> **EXERCISE INSTRUCTIONS**
Search the material for lines containing the word "with", and copy each one.

DATA IN THIS EXERCISE START

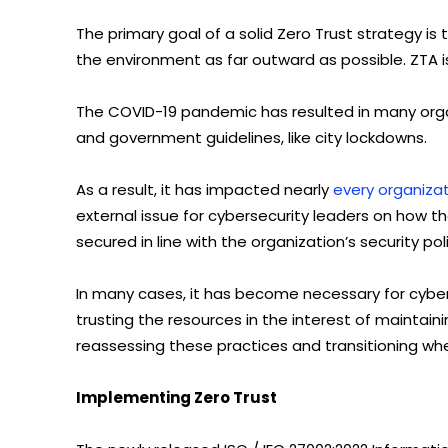
The primary goal of a solid Zero Trust strategy is
the environment as far outward as possible. ZTA is 
The COVID-19 pandemic has resulted in many organ
and government guidelines, like city lockdowns.
As a result, it has impacted nearly
every organizat
external issue for cybersecurity leaders on how 
secured in line with the organization’s security po
In many cases, it has become necessary for cyber
trusting the resources in the interest of maintai
reassessing these practices and transitioning wh
Implementing Zero Trust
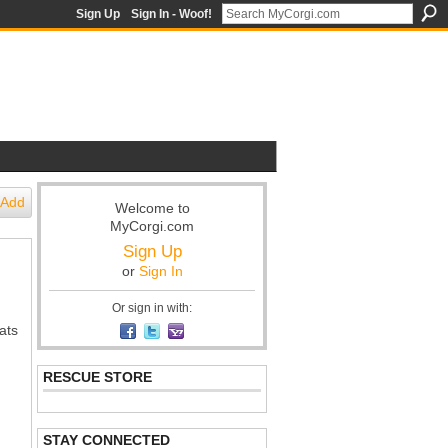
Sign Up
Sign In - Woof!
Add
Welcome to
MyCorgi.com
Sign Up
or
Sign In
Or sign in with:
ats
RESCUE STORE
STAY CONNECTED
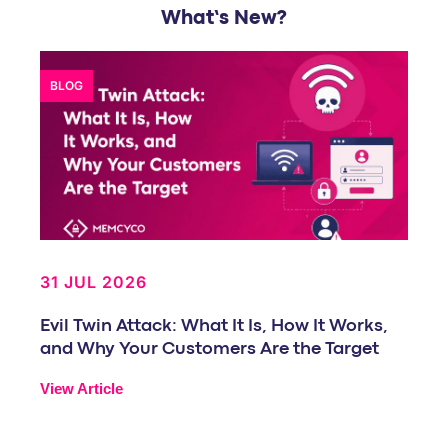
What’s New?
BLOG
31 JUL 2026
Evil Twin Attack: What It Is, How It Works,
and Why Your Customers Are the Target
View Article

DATA IN THIS EXERCISE END

> **RESULT BELOW**
secured in line with the organization’s security po
Or sign in with:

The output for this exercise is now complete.